[rescue] Do you remember when? Security software.....
Francisco Javier Mesa-Martinez
lefa at ucsc.edu
Tue Aug 12 23:53:45 CDT 2003
On Wed, 13 Aug 2003, Patrick Giagnocavo +1.717.201.3366 wrote:
> You should make an appeal to history here. Look at what happened to
> the British Empire when they focused on the equivalent for their time
> "services" instead of producing things.
"finance" is not the same as "services", they controlled the resources,
the production AND the distribution. :) Once they went to "services" their
country ended up being owned 1/4 by the Americans, 1/4 by the Japanese,
and 1/4 by the Germans (sorry bad joke). They still keep the "finance"
> No, the USA deals freely and fairly with others even when the favor is
> not returned. China has PNTR with the USA; but the tariff on US-made
> goods headed for China is 50% .
Oh, yes... And who gave PNTR status to China?... ze Germans :)? No body is
innocent when it comes to trade and money, no one... even the US.

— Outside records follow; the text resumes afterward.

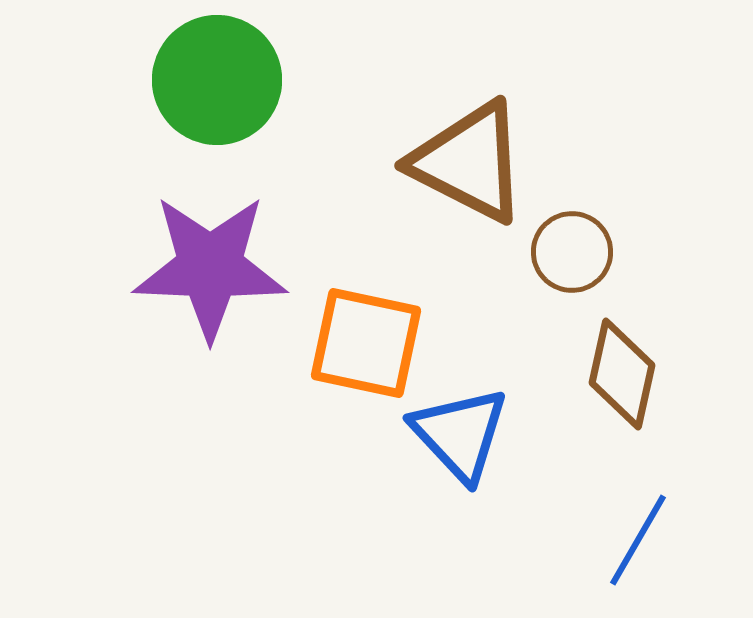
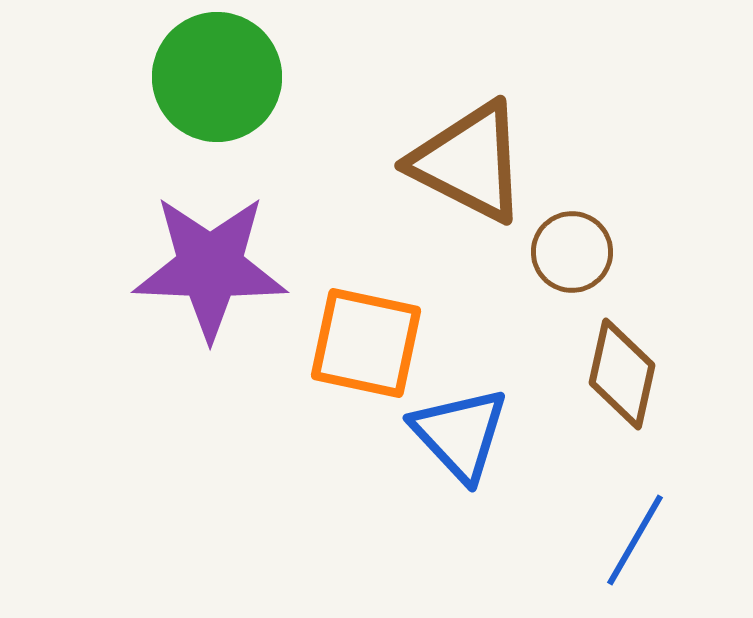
green circle: moved 3 px up
blue line: moved 3 px left
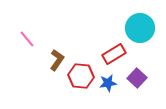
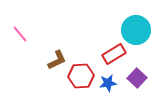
cyan circle: moved 4 px left, 2 px down
pink line: moved 7 px left, 5 px up
brown L-shape: rotated 30 degrees clockwise
red hexagon: rotated 10 degrees counterclockwise
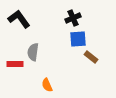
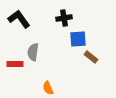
black cross: moved 9 px left; rotated 14 degrees clockwise
orange semicircle: moved 1 px right, 3 px down
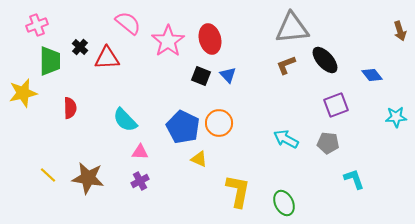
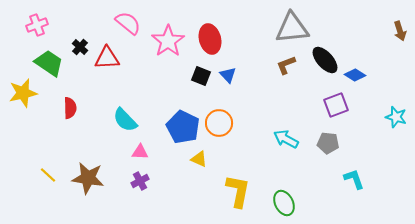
green trapezoid: moved 1 px left, 2 px down; rotated 56 degrees counterclockwise
blue diamond: moved 17 px left; rotated 20 degrees counterclockwise
cyan star: rotated 20 degrees clockwise
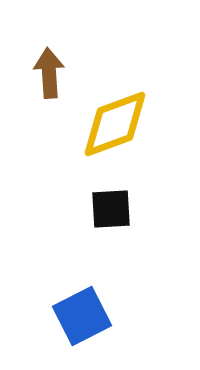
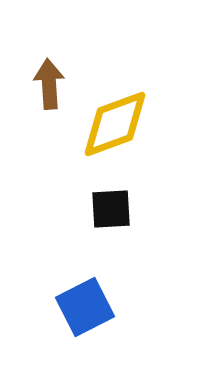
brown arrow: moved 11 px down
blue square: moved 3 px right, 9 px up
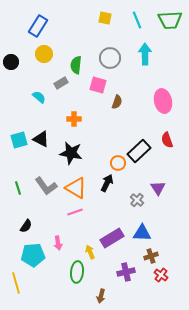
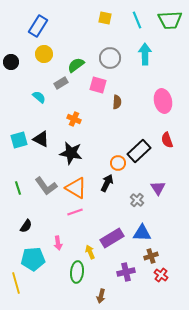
green semicircle: rotated 48 degrees clockwise
brown semicircle: rotated 16 degrees counterclockwise
orange cross: rotated 24 degrees clockwise
cyan pentagon: moved 4 px down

> Also, Sony and Canon both profited from work done by US companies that
> were not compensated for it: Sony - got their start by using
> transistors in a small radio after a US company named Regency did the
> work and produced the first transistor radio.
So? The internal combustion engine wasn't invented in the US, that did not
stop Ford from making cars, did it?
> Canon was not able to penetrate the copier market until an judge ruled
> that due to anti-trust regulations Xerox had to license their patents
> to any and all comers for a modest fee.
> Can you think of something equivalent where the advantage accrued to
> US GDP from something a Japanese company was forced to license?
Where would be the US movie industry without the VHS? :) Or the US
recording Industry without the CD? Now that I think of it, those are
pretty evil industries.... d'oh!
> > The US GDP is aroun $11 Trillion, its debt is $6 Trillion. That looks
> > pretty subsidiced to me.
> Dunno what you mean by this. 50% debt ratio is OK as long as you can
> meet the payments,
Sorry what I meant to say is that the US is a net debtor (since the mid
80s I believe) therefore assuming that the rest of the world has been
subsidiced by the US is a bit of a stretch.
What I was afraid is with the huge deficit this year, if the country can
indeed meet part of the payment schedules.